Most idiomatic way to mix synchronous, asynchronous, and parallel computation in a scala for comprehension of futures - scala

Suppose I have 4 future computations to do. The first two can be done in parallel, but the third must be done after the first two (even though the values of the first two are not used in the third -- think of each computation as a command that performs some db operation). Finally, there is a 4th computation that must occur after all of the first 3. Additionally, there is a side effect that can be started after the first 3 complete (think of this as kicking off a periodic runnable).
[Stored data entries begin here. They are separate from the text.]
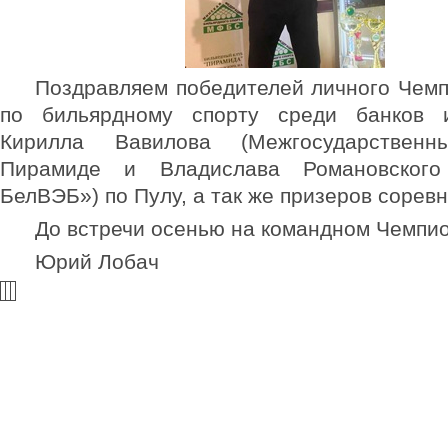
Поздравляем победителей личного Чем
по бильярдному спорту среди банков 
Кирилла Вавилова (Межгосударствен
Пирамиде и Владислава Романовског
БелВЭБ») по Пулу, а так же призеров соревн
До встречи осенью на командном Чемпио
Юрий Лобач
In code, this could look like the following:
for {
_ <- async1 // not done in parallel with async2 :( is there
_ <- async2 // any way of achieving this cleanly inside of for?
_ <- async3
_ = sideEffect // do I need "=" here??
_ <- async4
} yield ()
The comments show my doubts about the quality of the code:
What's the cleanest way to do two operations in parallel in a for comprehension?
Is there is a way to achieve this result without so many "_" characters (nor assigning a named reference, at least in the case of sideEffect)
what's the cleanest and most idiomatic way to do this?
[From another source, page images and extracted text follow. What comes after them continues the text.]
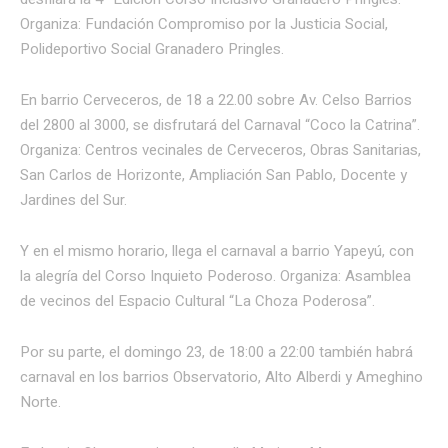
Organiza: Fundación Compromiso por la Justicia Social,
Polideportivo Social Granadero Pringles.
En barrio Cerveceros, de 18 a 22.00 sobre Av. Celso Barrios
del 2800 al 3000, se disfrutará del Carnaval “Coco la Catrina”.
Organiza: Centros vecinales de Cerveceros, Obras Sanitarias,
San Carlos de Horizonte, Ampliación San Pablo, Docente y
Jardines del Sur.
Y en el mismo horario, llega el carnaval a barrio Yapeyú, con
la alegría del Corso Inquieto Poderoso. Organiza: Asamblea
de vecinos del Espacio Cultural “La Choza Poderosa”.
Por su parte, el domingo 23, de 18:00 a 22:00 también habrá
carnaval en los barrios Observatorio, Alto Alberdi y Ameghino
Norte.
You can use zip to combine two futures, including the result of zip itself. You'll end up with tuples holding tuples, but if you use infix notation for Tuple2 it is easy to take them apart. Below I define a synonym ~ for succinctness (this is what the parser combinator library does, except its ~ is a different class that behaves similiarly to Tuple2).
As an alternative for _ = for the side effect, you can either move it into the yield, or combine it with the following statement using braces and a semicolon. I would still consider _ = to be more idiomatic, at least so far as having a side effecting statement in the for is idiomatic at all.
val ~ = Tuple2
for {
a ~ b ~ c <- async1 zip
async2 zip
async3
d <- { sideEffect; async4 }
} yield (a, b, c, d)

for-comprehensions represent monadic operations, and monadic operations are sequenced. There's superclass of monad, applicative, where computations don't depend on the results of prior computations, thus may be run in parallel.
Scalaz has a |#| operator for combining applicatives, so you can use (future1 |#| future2)(proc(_, _)) to dispatch two futures in parallel and then run "proc" on the result of both of them, as opposed to sequential computation of for {a <- future1; b <- future2(a)} yield b (or just future1 flatMap future2).
There's already a method on stdlib Futures called .zip that combines Futures in parallel, and indeed the scalaz impl uses this: https://github.com/scalaz/scalaz/blob/scalaz-seven/core/src/main/scala/scalaz/std/Future.scala#L36
And .zip and for-comprehensions may be intermixed to have parallel and sequential parts, as appropriate.
So just using the stdlib syntax, your above example could be written as:
for {
_ <- async1 zip async2
_ <- async3
_ = sideEffect
_ <- async4
} yield ()
Alternatively, written w/out a for-comprehension:
async1 zip async2 flatMap (_=> async3) flatMap {_=> sideEffect; async4}

Just as an FYI, it's really simple to get two futures to run in parallel and still process them via a for-comprehension. The suggested solutions of using zip can certainly work, but I find that when I want to handle a couple of futures and do something when they are all done, and I have two or more that are independent of each other, I do something like this:
val f1 = async1
val f2 = async2
//First two futures now running in parallel
for {
r1 <- f1
r2 <- f2
_ <- async3
_ = sideEffect
_ <- async4
} yield {
...
}
Now the way the for comprehension is structured certainly waits on f1 before checking on the completion status of f2, but the logic behind these two futures is running at the same time. This is a little simpler then some of the suggestions but still might give you what you need.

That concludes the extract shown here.